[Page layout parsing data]
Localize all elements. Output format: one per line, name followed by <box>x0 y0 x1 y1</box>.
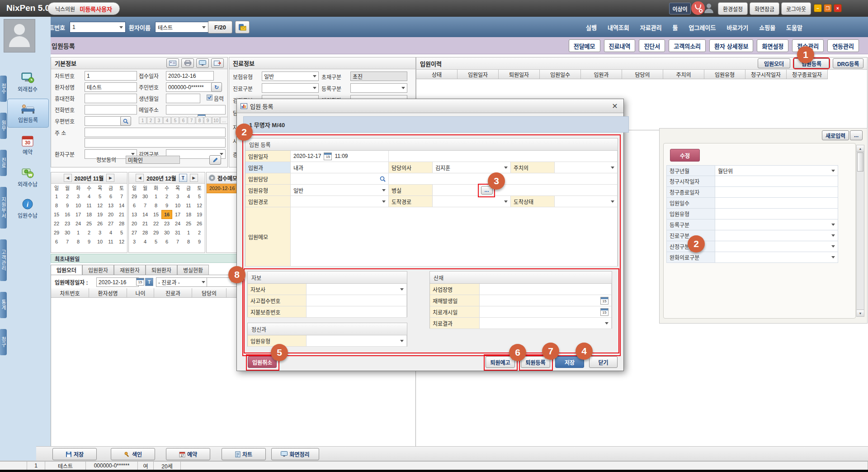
arrive-route-select[interactable] <box>433 196 511 207</box>
restore-icon[interactable]: ❒ <box>824 4 832 12</box>
scroll-down-icon[interactable]: ▼ <box>857 310 864 316</box>
sms-icon[interactable] <box>235 21 250 33</box>
doctor-select[interactable]: 김지훈 <box>433 162 511 173</box>
close-icon[interactable]: × <box>834 4 842 12</box>
scrollbar[interactable]: ▲ ▼ <box>856 145 864 317</box>
calendar-day[interactable]: 6 <box>51 237 62 246</box>
calendar-day[interactable]: 8 <box>51 201 62 210</box>
edit-button[interactable]: 수정 <box>670 149 700 162</box>
digit-button[interactable]: 1 <box>139 117 146 124</box>
calendar-day[interactable]: 4 <box>105 228 116 237</box>
digit-button[interactable]: 8 <box>196 117 203 124</box>
digit-button[interactable]: 4 <box>163 117 171 124</box>
calendar-day[interactable]: 8 <box>151 201 161 210</box>
patient-name-input[interactable]: 테스트 <box>85 82 137 92</box>
calendar-day[interactable]: 23 <box>62 219 73 228</box>
column-header[interactable]: 주치의 <box>663 70 704 79</box>
sidebar-item-admission-payment[interactable]: i 입원수납 <box>7 195 48 222</box>
calendar-day[interactable]: 4 <box>84 192 94 201</box>
sidebar-tab[interactable]: 고객관리 <box>0 239 7 281</box>
calendar-prev-icon[interactable]: ◀ <box>64 174 72 182</box>
column-header[interactable]: 상태 <box>416 70 458 79</box>
calendar-day[interactable]: 20 <box>129 219 140 228</box>
calendar-day[interactable]: 2 <box>161 192 172 201</box>
room-field[interactable] <box>433 185 480 196</box>
column-header[interactable]: 입원일수 <box>540 70 581 79</box>
guarantee-no-input[interactable] <box>307 306 407 318</box>
calendar-day[interactable]: 26 <box>94 219 105 228</box>
calendar-day[interactable]: 30 <box>62 228 73 237</box>
logout-button[interactable]: 로그아웃 <box>781 2 811 15</box>
calendar-day[interactable]: 10 <box>94 237 105 246</box>
calendar-day[interactable]: 5 <box>116 228 127 237</box>
adm-dept-field[interactable]: 내과 <box>291 162 389 173</box>
calendar-prev-icon[interactable]: ◀ <box>136 174 144 182</box>
calendar-day[interactable]: 5 <box>151 237 161 246</box>
calendar-day[interactable]: 15 <box>51 210 62 219</box>
claim-field-value[interactable] <box>715 230 838 241</box>
calendar-day[interactable]: 16 <box>62 210 73 219</box>
calendar-day[interactable]: 29 <box>51 228 62 237</box>
sidebar-item-outpatient-reception[interactable]: 외래접수 <box>7 69 48 96</box>
user-gear-icon[interactable] <box>703 3 715 14</box>
calendar-icon[interactable] <box>136 278 144 286</box>
screen-lock-button[interactable]: 화면잠금 <box>750 2 779 15</box>
screen-clean-button[interactable]: 화면정리 <box>271 448 319 460</box>
calendar-day[interactable]: 7 <box>116 192 127 201</box>
digit-button[interactable]: 5 <box>171 117 179 124</box>
claim-field-value[interactable] <box>715 187 838 198</box>
column-header[interactable]: 입원유형 <box>704 70 745 79</box>
calendar-day[interactable]: 2 <box>84 228 94 237</box>
digit-button[interactable]: 2 <box>147 117 155 124</box>
calendar-day[interactable]: 17 <box>73 210 84 219</box>
admission-order-button[interactable]: 입원오더 <box>758 58 790 68</box>
drg-register-button[interactable]: DRG등록 <box>833 58 863 68</box>
calendar-day[interactable]: 29 <box>129 192 140 201</box>
calendar-day[interactable]: 19 <box>194 210 205 219</box>
calendar-day[interactable]: 5 <box>194 192 205 201</box>
dept-filter-select[interactable]: - 진료과 - <box>156 277 208 287</box>
admission-tab[interactable]: 입원환자 <box>82 265 114 275</box>
calendar-icon[interactable] <box>324 153 332 160</box>
calendar-day[interactable]: 8 <box>73 237 84 246</box>
calendar-day[interactable]: 19 <box>94 210 105 219</box>
chart-no-select[interactable]: 1 <box>70 22 126 33</box>
digit-button[interactable]: 6 <box>179 117 187 124</box>
calendar-day[interactable]: 21 <box>116 210 127 219</box>
treat-start-input[interactable] <box>480 306 612 318</box>
calendar-day[interactable]: 7 <box>62 237 73 246</box>
scroll-up-icon[interactable]: ▲ <box>857 145 864 152</box>
calendar-day[interactable]: 6 <box>105 192 116 201</box>
sidebar-tab[interactable]: 지원부서 <box>0 187 7 229</box>
calendar-day[interactable]: 24 <box>172 219 183 228</box>
calendar-day[interactable]: 30 <box>140 192 151 201</box>
calendar-day[interactable]: 27 <box>129 228 140 237</box>
toolbar-button[interactable]: 고객의소리 <box>669 39 706 52</box>
column-header[interactable]: 청구종료일자 <box>787 70 828 79</box>
menu-item[interactable]: 도움말 <box>786 23 802 32</box>
calendar-day[interactable]: 16 <box>161 210 172 219</box>
column-header[interactable]: 입원과 <box>581 70 622 79</box>
claim-field-value[interactable] <box>715 209 838 219</box>
calendar-day[interactable]: 3 <box>129 237 140 246</box>
calendar-day[interactable]: 3 <box>172 192 183 201</box>
staff-field[interactable] <box>291 173 389 185</box>
toolbar-button[interactable]: 진단서 <box>639 39 665 52</box>
calendar-day[interactable]: 28 <box>116 219 127 228</box>
digit-button[interactable]: 9 <box>204 117 212 124</box>
minimize-icon[interactable]: – <box>814 4 822 12</box>
calendar-day[interactable]: 13 <box>129 210 140 219</box>
monitor-icon[interactable] <box>196 58 209 68</box>
sidebar-item-reservation[interactable]: 30 예약 <box>7 132 48 159</box>
calendar-day[interactable]: 1 <box>183 228 194 237</box>
adm-route-select[interactable] <box>291 196 389 207</box>
digit-button[interactable]: ... <box>220 117 228 124</box>
calendar-day[interactable]: 14 <box>140 210 151 219</box>
calendar-icon[interactable] <box>600 308 609 316</box>
calendar-day[interactable]: 30 <box>161 228 172 237</box>
calendar-day[interactable]: 10 <box>73 201 84 210</box>
calendar-day[interactable]: 3 <box>73 192 84 201</box>
printer-icon[interactable] <box>181 58 194 68</box>
calendar-day[interactable]: 9 <box>62 201 73 210</box>
menu-item[interactable]: 내역조회 <box>608 23 629 32</box>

> _What to work on_
Only lines containing "input" belong in the answer; copy every such line from the records.

> _Result for this task_
patient-name-input[interactable]: 테스트 <box>85 82 137 92</box>
guarantee-no-input[interactable] <box>307 306 407 318</box>
treat-start-input[interactable] <box>480 306 612 318</box>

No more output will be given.